Metadata-Version: 2.4
Name: aacf
Version: 0.9.1
Summary: Agentic AI Compiler Framework — AI workflow pre-compilation and highly controllable scheduling execution engine
Author-email: Developer <developer@example.com>
License: GPL-3.0
Requires-Python: >=3.10
Description-Content-Type: text/markdown
License-File: LICENSE
Requires-Dist: typer>=0.9.0
Requires-Dist: rich>=13.0.0
Requires-Dist: typing_extensions>=4.0.0; python_version < "3.12"
Requires-Dist: pyvis>=0.3.2
Provides-Extra: docs
Requires-Dist: pdoc>=14.0.0; extra == "docs"
Provides-Extra: mcp
Requires-Dist: mcp>=1.0.0; extra == "mcp"
Provides-Extra: dev
Requires-Dist: pytest>=7.0.0; extra == "dev"
Requires-Dist: pytest-cov>=4.0.0; extra == "dev"
Requires-Dist: ruff>=0.1.0; extra == "dev"
Dynamic: license-file

# AACF - Agentic AI Compiler Framework

**[English](README.md) | [中文](README_zh.md)**

A Python framework for building LLM-driven agent pipelines through decorators, dependency analysis, and DAG-based scheduling.

[![Python](https://img.shields.io/badge/Python-3.10%2B-blue)](https://www.python.org/)
[![PyPI](https://img.shields.io/pypi/v/aacf.svg)](https://pypi.org/project/aacf/)
[![License](https://img.shields.io/badge/License-GPL--3.0-orange)](https://www.gnu.org/licenses/gpl-3.0.html)
[![CI](https://github.com/Roxy-DD/aacf-py/actions/workflows/ci.yml/badge.svg)](https://github.com/Roxy-DD/aacf-py/actions/workflows/ci.yml)

---

## What It Does

You declare AI nodes with a decorator.
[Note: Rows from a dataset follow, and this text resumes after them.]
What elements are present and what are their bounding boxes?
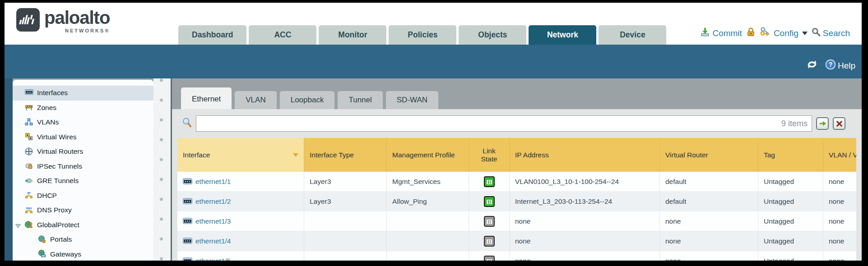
search-icon [812, 28, 821, 39]
sub-header-band: ? Help [5, 45, 862, 78]
tab-ethernet[interactable]: Ethernet [181, 87, 232, 109]
sidebar-item-label: DHCP [37, 192, 57, 200]
sidebar-item-gre-tunnels[interactable]: GRE Tunnels [13, 174, 153, 188]
interface-cell: ethernet1/4 [177, 231, 304, 251]
interface-type-cell: Layer3 [304, 192, 387, 211]
filter-magnifier-icon [182, 117, 192, 130]
help-label: Help [838, 61, 855, 71]
tab-dashboard[interactable]: Dashboard [178, 25, 246, 45]
dns-proxy-icon: DNS [25, 206, 33, 215]
tab-vlan[interactable]: VLAN [235, 91, 276, 109]
interface-link[interactable]: ethernet1/2 [195, 197, 231, 206]
interface-cell: ethernet1/3 [177, 211, 304, 231]
filter-input[interactable] [196, 115, 812, 132]
link-state-cell [469, 192, 510, 211]
column-header-vlan-wire[interactable]: VLAN / Virtual Wire [823, 138, 856, 172]
tab-objects[interactable]: Objects [459, 25, 526, 45]
dhcp-icon: IP [25, 191, 33, 200]
column-header-interface-type[interactable]: Interface Type [304, 138, 387, 172]
vlan-wire-cell: none [823, 231, 856, 251]
help-button[interactable]: ? Help [825, 59, 855, 72]
commit-button[interactable]: Commit [700, 27, 742, 39]
sidebar-item-ipsec-tunnels[interactable]: IPSec Tunnels [13, 159, 153, 174]
virtual-routers-icon [25, 147, 33, 156]
sidebar-item-gateways[interactable]: Gateways [13, 247, 153, 261]
table-row: ethernet1/5 none none Untagged none [177, 251, 856, 261]
tag-cell: Untagged [758, 231, 823, 251]
table-row: ethernet1/1 Layer3 Mgmt_Services VLAN010… [177, 172, 856, 192]
virtual-router-cell: none [660, 211, 758, 231]
config-keys-icon [760, 27, 771, 39]
tab-network[interactable]: Network [529, 25, 596, 45]
sidebar-item-globalprotect[interactable]: GlobalProtect [13, 218, 153, 233]
sidebar-item-label: Virtual Routers [37, 147, 83, 156]
expand-triangle-icon[interactable] [15, 222, 21, 230]
column-header-link-state[interactable]: Link State [469, 138, 510, 172]
interfaces-icon [25, 89, 33, 97]
svg-text:DNS: DNS [26, 207, 32, 210]
items-count: 9 items [781, 115, 808, 132]
column-header-management-profile[interactable]: Management Profile [387, 138, 469, 172]
sidebar-item-dns-proxy[interactable]: DNS DNS Proxy [13, 203, 153, 218]
zones-icon [25, 103, 33, 112]
vlans-icon [25, 118, 33, 127]
interface-type-cell [304, 211, 387, 231]
sidebar-item-portals[interactable]: Portals [13, 232, 153, 247]
link-state-cell [469, 231, 510, 251]
apply-filter-button[interactable] [816, 117, 829, 130]
portals-icon [38, 235, 46, 244]
sidebar-splitter[interactable] [153, 78, 172, 261]
sidebar-panel: Interfaces Zones VLANs [13, 80, 153, 261]
column-header-interface[interactable]: Interface [177, 138, 304, 172]
interface-type-cell: Layer3 [304, 172, 387, 192]
interface-link[interactable]: ethernet1/1 [195, 178, 231, 186]
tab-device[interactable]: Device [599, 25, 666, 45]
virtual-router-cell: default [660, 192, 758, 211]
header-utilities: Commit Config Search [700, 27, 850, 39]
column-header-tag[interactable]: Tag [758, 138, 823, 172]
sort-dropdown-icon[interactable] [293, 153, 298, 157]
sidebar-item-virtual-wires[interactable]: Virtual Wires [13, 130, 153, 145]
management-profile-cell: Allow_Ping [387, 192, 469, 211]
vlan-wire-cell: none [823, 251, 856, 261]
refresh-icon[interactable] [806, 59, 818, 72]
sidebar-item-label: GRE Tunnels [37, 177, 79, 185]
sidebar-item-zones[interactable]: Zones [13, 101, 153, 115]
virtual-router-cell: none [660, 251, 758, 261]
interface-link[interactable]: ethernet1/4 [195, 237, 231, 245]
brand-name: paloalto [44, 8, 110, 27]
tab-acc[interactable]: ACC [249, 25, 316, 45]
column-header-virtual-router[interactable]: Virtual Router [660, 138, 758, 172]
commit-icon [700, 27, 710, 39]
ip-address-cell: Internet_L3_203-0-113-254--24 [510, 192, 660, 211]
sidebar-item-dhcp[interactable]: IP DHCP [13, 188, 153, 203]
interface-link[interactable]: ethernet1/3 [195, 217, 231, 225]
svg-text:?: ? [828, 61, 832, 68]
clear-filter-button[interactable] [833, 117, 845, 130]
sidebar-item-interfaces[interactable]: Interfaces [13, 86, 153, 101]
sidebar-item-label: Virtual Wires [37, 133, 77, 141]
tab-monitor[interactable]: Monitor [319, 25, 386, 45]
link-state-icon [484, 176, 495, 187]
svg-text:IP: IP [28, 192, 31, 195]
interface-link[interactable]: ethernet1/5 [195, 257, 231, 261]
sidebar-item-label: VLANs [37, 118, 59, 126]
management-profile-cell [387, 251, 469, 261]
sidebar-item-virtual-routers[interactable]: Virtual Routers [13, 144, 153, 159]
sidebar-item-vlans[interactable]: VLANs [13, 115, 153, 130]
column-header-ip-address[interactable]: IP Address [510, 138, 660, 172]
interface-icon [183, 178, 192, 185]
lock-icon[interactable] [746, 27, 756, 39]
config-menu[interactable]: Config [760, 27, 808, 39]
tab-sdwan[interactable]: SD-WAN [386, 91, 438, 109]
config-label: Config [774, 28, 798, 38]
management-profile-cell [387, 211, 469, 231]
link-state-icon [484, 236, 495, 247]
interface-type-cell [304, 231, 387, 251]
tab-policies[interactable]: Policies [389, 25, 456, 45]
tab-loopback[interactable]: Loopback [280, 91, 335, 109]
tab-tunnel[interactable]: Tunnel [338, 91, 382, 109]
search-button[interactable]: Search [812, 28, 850, 39]
interface-cell: ethernet1/2 [177, 192, 304, 211]
paloalto-logo-icon [16, 8, 40, 32]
AACF handles prompt construction, LLM calls, dependency analysis, and execution scheduling.

```python
from aacf import AACF, LLMConfig

app = AACF(__name__, config=LLMConfig(
    model="qwen2.5-7b-instruct",
    url="http://127.0.0.1:8080/v1/chat/completions",
))

@app.node("translate").who("Translator").what("Translate Chinese to English")
def translate(text: str):
    pass

print(translate(text="Hello World"))
# -> 你好世界
```

---

## Core Ideas

**Five-tuple DSL.** Reduce prompts to `who / where / what / why / how`. Each AI node is an atomic function with a clear role.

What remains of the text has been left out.